2. Indemnification. In the event the Indemnitee was or
is a party to or is involved (as a party, witness, or otherwise) in any
Proceeding by reason of (or arising in part out of) an Indemnifiable Event,
whether the basis of the Proceeding is the Indemnitee’s alleged action in an
official capacity as a director or officer or in any other capacity while
serving as a director or officer, the Company shall indemnify the Indemnitee to
the fullest extent permitted by the DGCL against any and all Expenses,
liability, and loss (including judgments, fines, ERISA excise taxes or
penalties, and amounts paid or to be paid in settlement, and any interest,
assessments, or other charges imposed thereon, and any federal, state, local,
or foreign taxes imposed on any director or officer as a result of the actual
or deemed receipt of any payments under this Agreement) (collectively, “Liabilities”)
reasonably incurred or suffered by such person in connection with such
Proceeding.

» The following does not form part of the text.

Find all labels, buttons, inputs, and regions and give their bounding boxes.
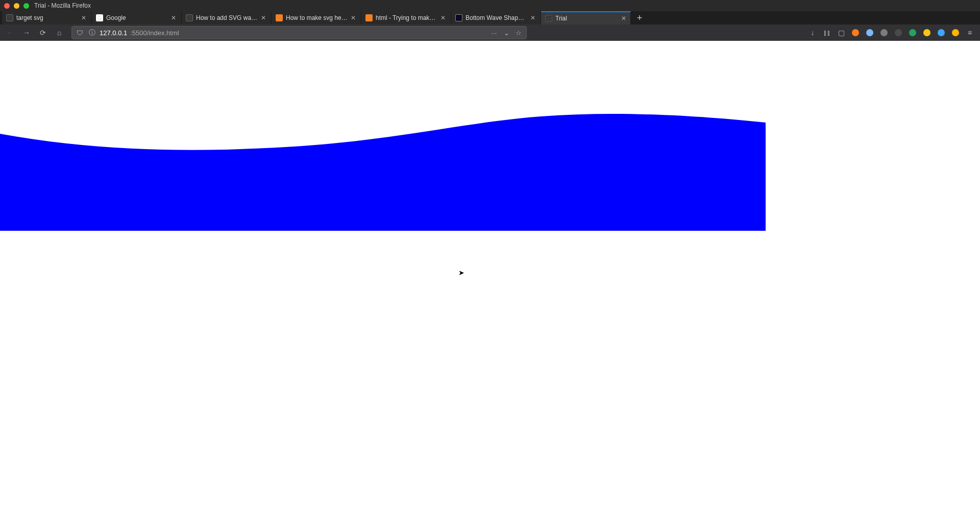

The Company shall provide
indemnification pursuant to this Section 2 as soon as practicable, but in no
event later than 30 days after it receives written demand from the
Indemnitee. Notwithstanding anything in
this Agreement to the contrary and except as provided in Section 5 below,
the Indemnitee shall not be entitled to indemnification pursuant to this
Agreement (i) in connection with any Proceeding initiated by the Indemnitee
against the Company or any director or officer of the Company unless the
Company has joined in or consented to the initiation of such Proceeding or (ii)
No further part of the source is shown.